Enhancing LM's Task Adaptability: Powerful Post-training Framework with Reinforcement Learning from Model Feedback

Fuju Rong, Weihao Gao, Zhuo Deng, Zheng Gong, Chucheng Chen, Wenze Zhang, Zhiyuan Niu, Fang Li, Lan Ma

Published: 01 Jan 2024, Last Modified: 12 Jun 2025ICANN (7) 2024EveryoneRevisionsBibTeXCC BY-SA 4.0

Abstract: Pretrained language models have become the dominant approach in natural language processing (NLP). However, the notable bias between the pretraining and fine-tuning stages remains unresolved when applied to downstream tasks. To address this issue, we propose RLPT, a task-adaptive reinforcement learning based post-training framework. Established on the observation that essential and task-irrelevant tokens coexist in the input of NLP tasks, we first schedule a random token pruning strategy, fine-tuning BERT to a game-like environment model.
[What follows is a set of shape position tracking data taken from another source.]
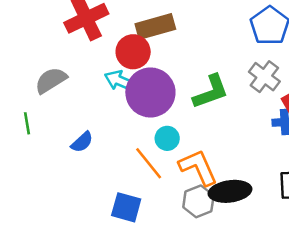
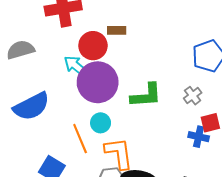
brown rectangle: (155, 27) -> (117, 30), size x0.6
gray cross: (264, 77) -> (193, 96), size x0.7
blue semicircle: (82, 142) -> (31, 106), size x1.8

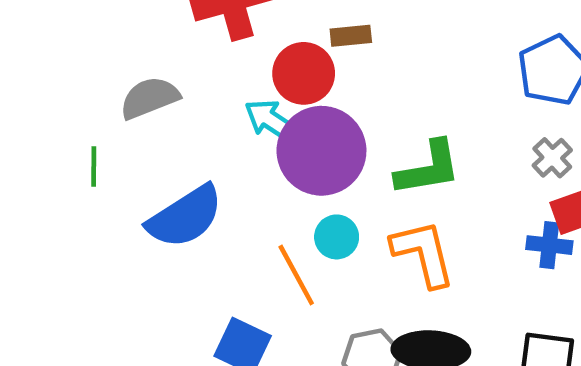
gray cross: (193, 96) -> (552, 158), moved
orange L-shape: (119, 153) -> (423, 253), moved

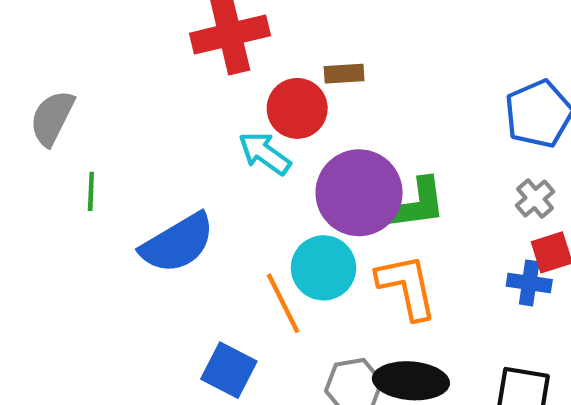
gray semicircle: (150, 98) -> (52, 118), moved, turned -44
purple circle: (321, 151) -> (359, 193), moved
cyan circle: (337, 237) -> (324, 268), size x1.5

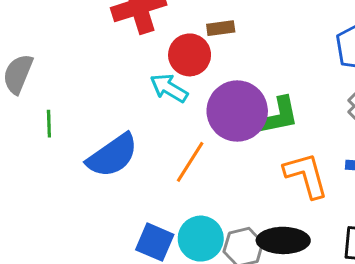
cyan circle: (324, 268) -> (201, 239), moved
orange L-shape: (407, 287) -> (306, 175), moved
orange line: (283, 303) -> (190, 162), moved, turned 63

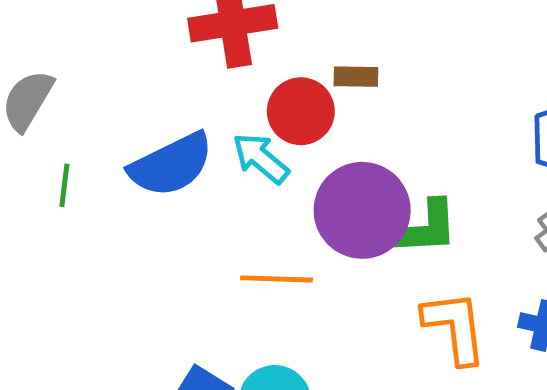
blue semicircle: (112, 156) -> (171, 165), moved
orange line: (190, 162) -> (276, 279), turned 51

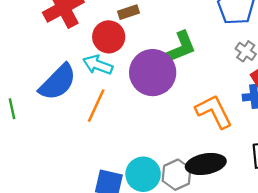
green L-shape: (423, 228) -> (180, 48), moved
orange line: (276, 279) -> (96, 106), moved, turned -48

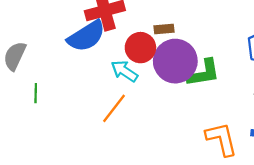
purple circle: (153, 73) -> (175, 61), moved
blue semicircle: (58, 82) -> (86, 36), moved

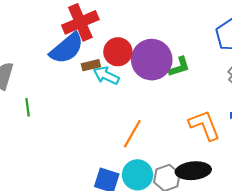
brown rectangle: (164, 29) -> (91, 65), moved
green L-shape: (204, 73) -> (179, 67), size x0.7
orange line: (114, 108) -> (132, 134), moved

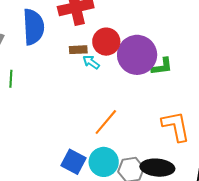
blue semicircle: (67, 48) -> (33, 27), moved, turned -63
cyan arrow: (106, 75) -> (91, 62), size x0.7

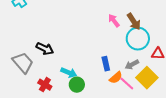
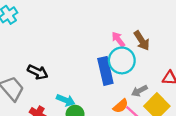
cyan circle: (138, 39) -> (122, 60), moved
blue rectangle: (106, 64) -> (105, 71), moved, size x1.6

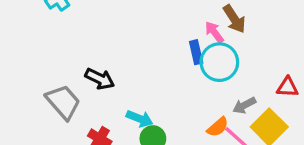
brown arrow: (142, 41) -> (234, 19), moved
blue rectangle: (105, 71) -> (196, 52), moved, size x0.6

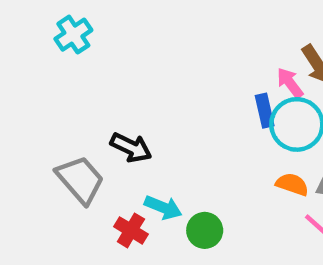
cyan arrow: (140, 119) -> (163, 207), moved
orange semicircle: (218, 127) -> (292, 184), moved, turned -120

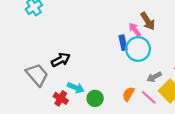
black arrow: (131, 147) -> (61, 60), turned -54
orange semicircle: (292, 184) -> (128, 94), moved, turned -80

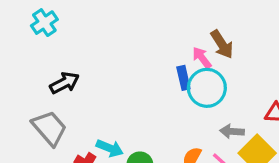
black arrow: (61, 60) -> (64, 83), moved
gray arrow: (154, 77) -> (232, 131), turned 32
Subsequently, we utilize the Actor-Critic architecture to build the post-trained model, which can learn to discern the essential tokens for specific tasks by observing the feedback from the environment model under different token pruning actions. Experimental results demonstrate significant performance improvements on the benchmark datasets in NLP. Specifically, on the GLUE benchmark, our RLPT approach improved the BERT base model by 2.35 points, verifying its effectiveness in reducing bias and enhancing model task adaptability.